## [WORK TASK]
Beginning with the first line below, output every record verbatim and leave out the images.

══ PROVIDED DATA ══

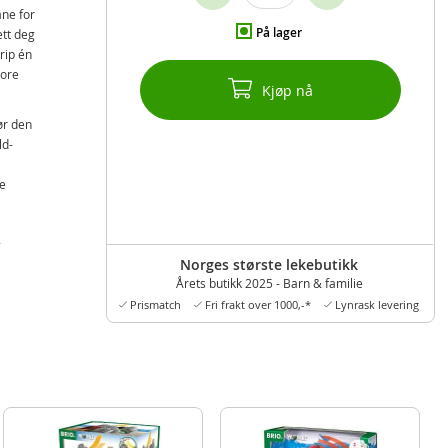
ane for
På lager
ett deg
Grip én
tore
Kjøp nå
ør den
ld-
le
.
Norges største lekebutikk
Årets butikk 2025 - Barn & familie
Prismatch
Fri frakt over 1000,-*
Lynrask levering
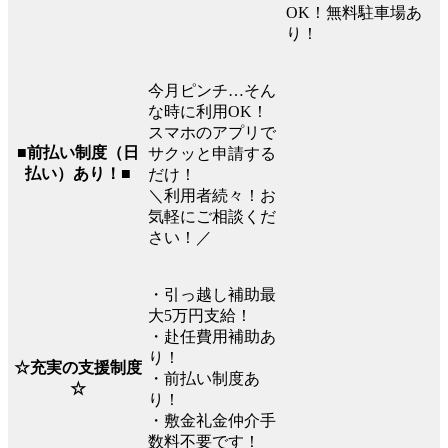
OK！無料駐車場あ
り！
今月ピンチ…そん
な時に利用OK！
スマホのアプリで
■前払い制度（日
サクッと申請する
払い）あり！■
だけ！
＼利用者続々！お
気軽にご相談くだ
さい！／
・引っ越し補助最
大5万円支給！
・赴任費用補助あ
り！
☆充実の支援制度
・前払い制度あ
☆
り！
・敷金礼金仲介手
数料不要です！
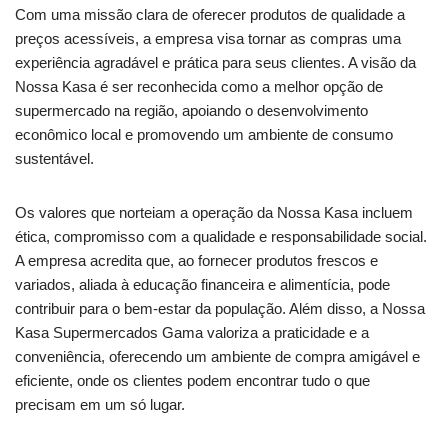
Com uma missão clara de oferecer produtos de qualidade a
preços acessíveis, a empresa visa tornar as compras uma
experiência agradável e prática para seus clientes. A visão da
Nossa Kasa é ser reconhecida como a melhor opção de
supermercado na região, apoiando o desenvolvimento
econômico local e promovendo um ambiente de consumo
sustentável.
Os valores que norteiam a operação da Nossa Kasa incluem
ética, compromisso com a qualidade e responsabilidade social.
A empresa acredita que, ao fornecer produtos frescos e
variados, aliada à educação financeira e alimentícia, pode
contribuir para o bem-estar da população. Além disso, a Nossa
Kasa Supermercados Gama valoriza a praticidade e a
conveniência, oferecendo um ambiente de compra amigável e
eficiente, onde os clientes podem encontrar tudo o que
precisam em um só lugar.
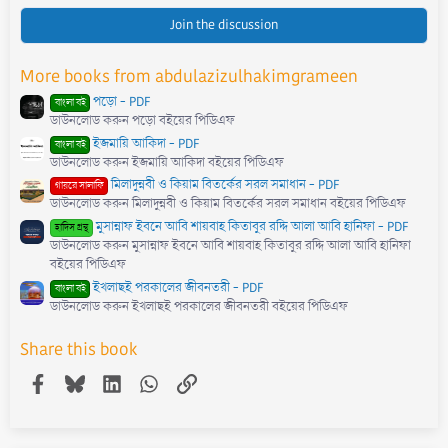
0
s
Join the discussion
t
a
r
More books from abdulazizulhakimgrameen
(
s
পড়ো - PDF
)
বাংলা বই
ডাউনলোড করুন পড়ো বইয়ের পিডিএফ
ইজমায়ি আকিদা - PDF
বাংলা বই
ডাউনলোড করুন ইজমায়ি আকিদা বইয়ের পিডিএফ
মিলাদুন্নবী ও কিয়াম বিতর্কের সরল সমাধান - PDF
গায়রে সালাফি
ডাউনলোড করুন মিলাদুন্নবী ও কিয়াম বিতর্কের সরল সমাধান বইয়ের পিডিএফ
মুসান্নাফ ইবনে আবি শায়বাহ কিতাবুর রদ্দি আলা আবি হানিফা - PDF
হাদিস গ্রন্থ
ডাউনলোড করুন মুসান্নাফ ইবনে আবি শায়বাহ কিতাবুর রদ্দি আলা আবি হানিফা
বইয়ের পিডিএফ
ইখলাছই পরকালের জীবনতরী - PDF
বাংলা বই
ডাউনলোড করুন ইখলাছই পরকালের জীবনতরী বইয়ের পিডিএফ
Share this book
Facebook
Bluesky
LinkedIn
WhatsApp
Link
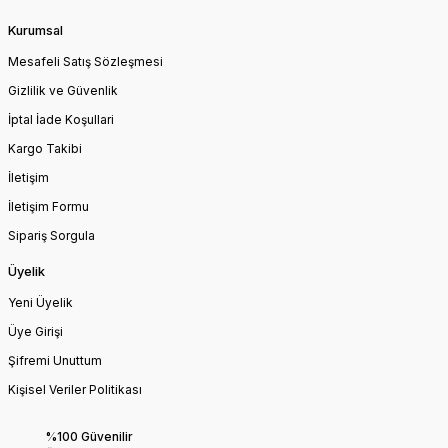
Kurumsal
Mesafeli Satış Sözleşmesi
Gizlilik ve Güvenlik
İptal İade Koşullari
Kargo Takibi
İletişim
İletişim Formu
Sipariş Sorgula
Üyelik
Yeni Üyelik
Üye Girişi
Şifremi Unuttum
Kişisel Veriler Politikası
%100 Güvenilir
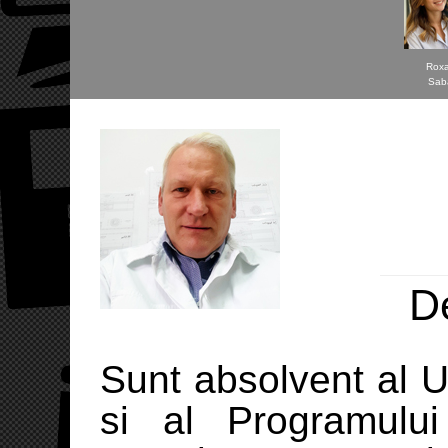
Rox
Sab
D
Sunt absolvent al 
si al Programulu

═══

## [WRITTEN SOLUTION]
ane for
På lager
ett deg
Grip én
tore
Kjøp nå
ør den
ld-
le
.
Norges største lekebutikk
Årets butikk 2025 - Barn & familie
Prismatch
Fri frakt over 1000,-*
Lynrask levering
OK！無料駐車場あ
り！
今月ピンチ…そん
な時に利用OK！
スマホのアプリで
■前払い制度（日
サクッと申請する
払い）あり！■
だけ！
＼利用者続々！お
気軽にご相談くだ
さい！／
・引っ越し補助最
大5万円支給！
・赴任費用補助あ
り！
☆充実の支援制度
・前払い制度あ
☆
り！
・敷金礼金仲介手
数料不要です！
Com uma missão clara de oferecer produtos de qualidade a
preços acessíveis, a empresa visa tornar as compras uma
experiência agradável e prática para seus clientes. A visão da
Nossa Kasa é ser reconhecida como a melhor opção de
supermercado na região, apoiando o desenvolvimento
econômico local e promovendo um ambiente de consumo
sustentável.
Os valores que norteiam a operação da Nossa Kasa incluem
ética, compromisso com a qualidade e responsabilidade social.
A empresa acredita que, ao fornecer produtos frescos e
variados, aliada à educação financeira e alimentícia, pode
contribuir para o bem-estar da população. Além disso, a Nossa
Kasa Supermercados Gama valoriza a praticidade e a
conveniência, oferecendo um ambiente de compra amigável e
eficiente, onde os clientes podem encontrar tudo o que
precisam em um só lugar.
0
s
Join the discussion
t
a
r
More books from abdulazizulhakimgrameen
(
s
পড়ো - PDF
)
বাংলা বই
ডাউনলোড করুন পড়ো বইয়ের পিডিএফ
ইজমায়ি আকিদা - PDF
বাংলা বই
ডাউনলোড করুন ইজমায়ি আকিদা বইয়ের পিডিএফ
মিলাদুন্নবী ও কিয়াম বিতর্কের সরল সমাধান - PDF
গায়রে সালাফি
ডাউনলোড করুন মিলাদুন্নবী ও কিয়াম বিতর্কের সরল সমাধান বইয়ের পিডিএফ
মুসান্নাফ ইবনে আবি শায়বাহ কিতাবুর রদ্দি আলা আবি হানিফা - PDF
হাদিস গ্রন্থ
ডাউনলোড করুন মুসান্নাফ ইবনে আবি শায়বাহ কিতাবুর রদ্দি আলা আবি হানিফা
বইয়ের পিডিএফ
ইখলাছই পরকালের জীবনতরী - PDF
বাংলা বই
ডাউনলোড করুন ইখলাছই পরকালের জীবনতরী বইয়ের পিডিএফ
Share this book
Facebook
Bluesky
LinkedIn
WhatsApp
Link
Kurumsal
Mesafeli Satış Sözleşmesi
Gizlilik ve Güvenlik
İptal İade Koşullari
Kargo Takibi
İletişim
İletişim Formu
Sipariş Sorgula
Üyelik
Yeni Üyelik
Üye Girişi
Şifremi Unuttum
Kişisel Veriler Politikası
%100 Güvenilir
Rox
Sab
D
Sunt absolvent al 
si al Programulu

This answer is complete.